▶ _Assignment_:
Whenever a line in the data holds the string "Business", copy that line.

::: Dataset content

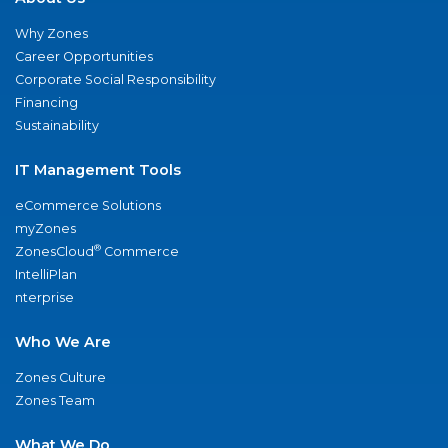
Why Zones
Career Opportunities
Corporate Social Responsibility
Financing
Sustainability
IT Management Tools
eCommerce Solutions
myZones
®
ZonesCloud
Commerce
IntelliPlan
nterprise
Who We Are
Zones Culture
Zones Team
What We Do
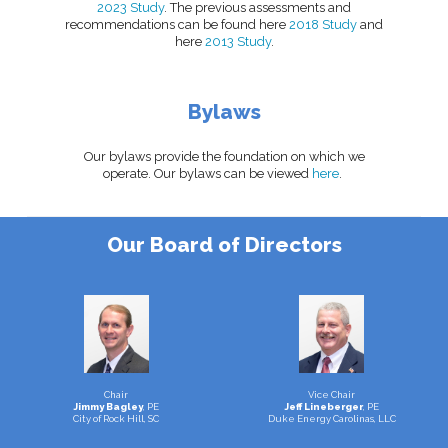
2023 Study
. The previous assessments and
recommendations can be found here
2018 Study
and
here
2013 Study
.
Bylaws
Our bylaws provide the foundation on which we
operate. Our bylaws can be viewed
here
.
Our Board of Directors
Chair
Vice Chair
Jimmy Bagley
, PE
Jeff Lineberger
, PE
City of Rock Hill, SC
Duke Energy Carolinas, LLC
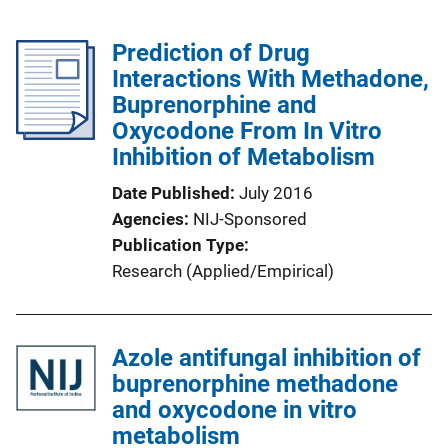
Prediction of Drug
Interactions With Methadone,
Buprenorphine and
Oxycodone From In Vitro
Inhibition of Metabolism
Date Published
July 2016
Agencies
NIJ-Sponsored
Publication Type
Research (Applied/Empirical)
Azole antifungal inhibition of
buprenorphine methadone
and oxycodone in vitro
metabolism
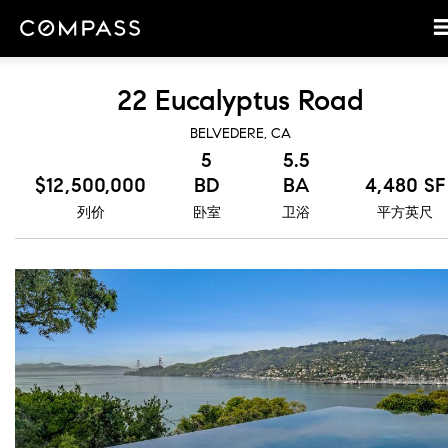
22 Eucalyptus Road
BELVEDERE, CA
5
5.5
$12,500,000
BD
BA
4,480 SF
列价
卧室
卫浴
平方英尺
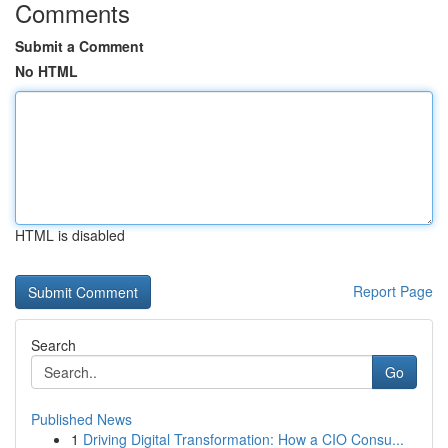
Comments
Submit a Comment
No HTML
HTML is disabled
Report Page
Search
Go
Published News
1
Driving Digital Transformation: How a CIO Consu...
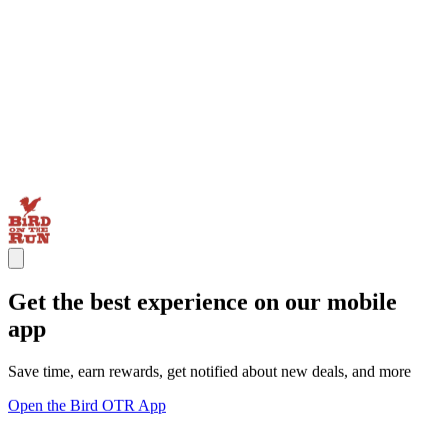
Get the best experience on our mobile
app
Save time, earn rewards, get notified about new deals, and more
Open the Bird OTR App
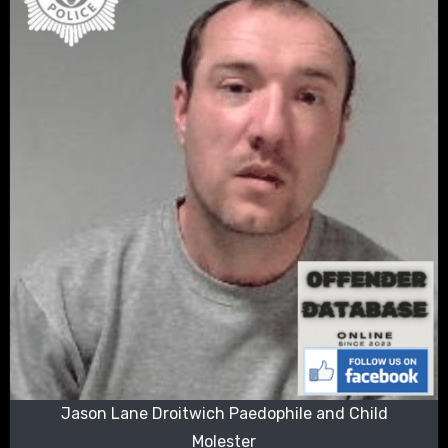
Jason Lane Droitwich Paedophile and Child
Molester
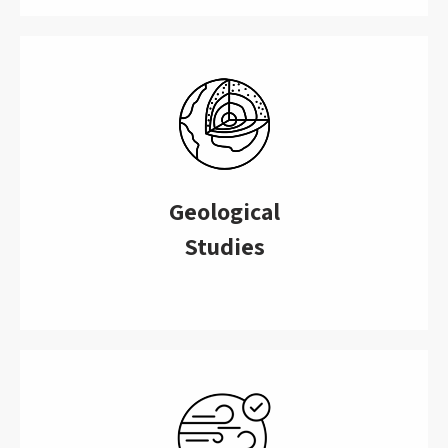
Geological
Studies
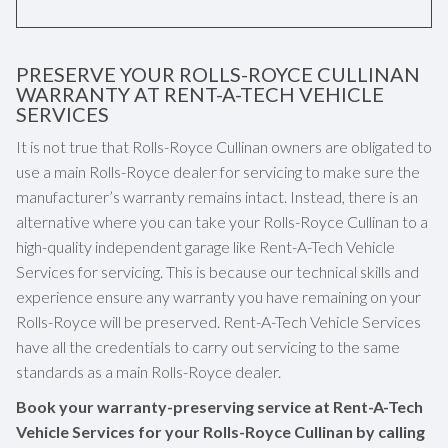
PRESERVE YOUR ROLLS-ROYCE CULLINAN
WARRANTY AT RENT-A-TECH VEHICLE
SERVICES
It is not true that Rolls-Royce Cullinan owners are obligated to
use a main Rolls-Royce dealer for servicing to make sure the
manufacturer’s warranty remains intact. Instead, there is an
alternative where you can take your Rolls-Royce Cullinan to a
high-quality independent garage like Rent-A-Tech Vehicle
Services for servicing. This is because our technical skills and
experience ensure any warranty you have remaining on your
Rolls-Royce will be preserved. Rent-A-Tech Vehicle Services
have all the credentials to carry out servicing to the same
standards as a main Rolls-Royce dealer.
Book your warranty-preserving service at Rent-A-Tech
Vehicle Services for your Rolls-Royce Cullinan by calling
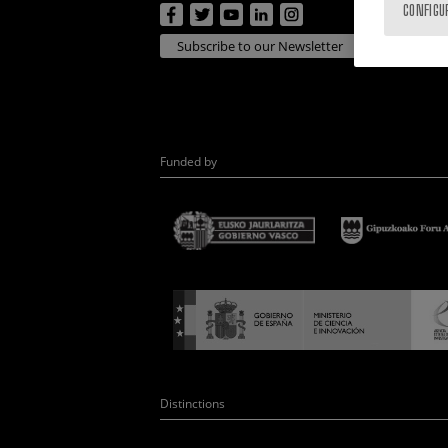
CONFIGU
Subscribe to our Newsletter
Funded by
Distinctions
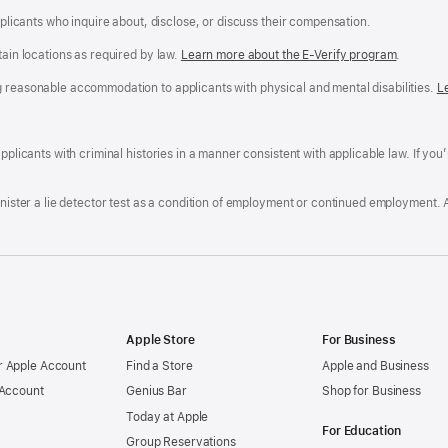
applicants who inquire about, disclose, or discuss their compensation.
tain locations as required by law.
Learn more about the E-Verify program
.
g reasonable accommodation to applicants with physical and mental disabilities.
R
L
A
a
ens
D
n
F
pplicants with criminal histories in a manner consistent with applicable law. If you
W
po
dow)
minister a lie detector test as a condition of employment or continued employment. 
Apple Store
For Business
 Apple Account
Find a Store
Apple and Business
 Account
Genius Bar
Shop for Business
Today at Apple
For Education
Group Reservations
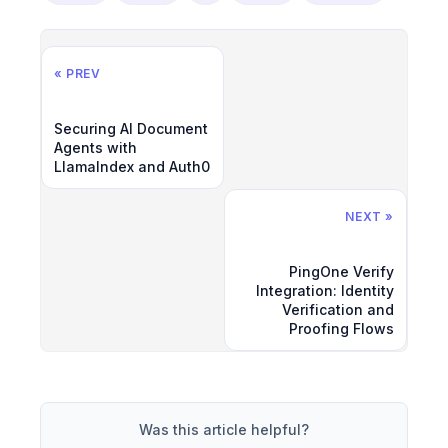
« PREV
Securing AI Document
Agents with
LlamaIndex and Auth0
NEXT »
PingOne Verify
Integration: Identity
Verification and
Proofing Flows
Was this article helpful?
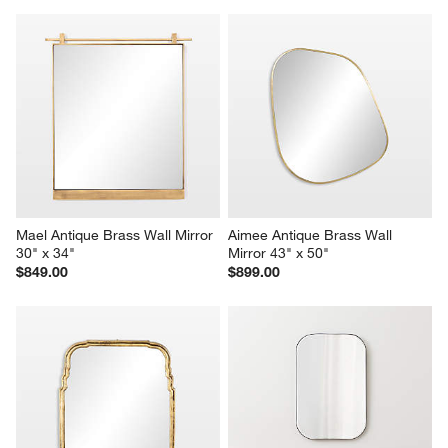
Mael Antique Brass Wall Mirror 
Aimee Antique Brass Wall 
30" x 34"
Mirror 43" x 50"
$849.00
$899.00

::::::

▶ _Exercise result_:
For Business
Apple and Business
Shop for Business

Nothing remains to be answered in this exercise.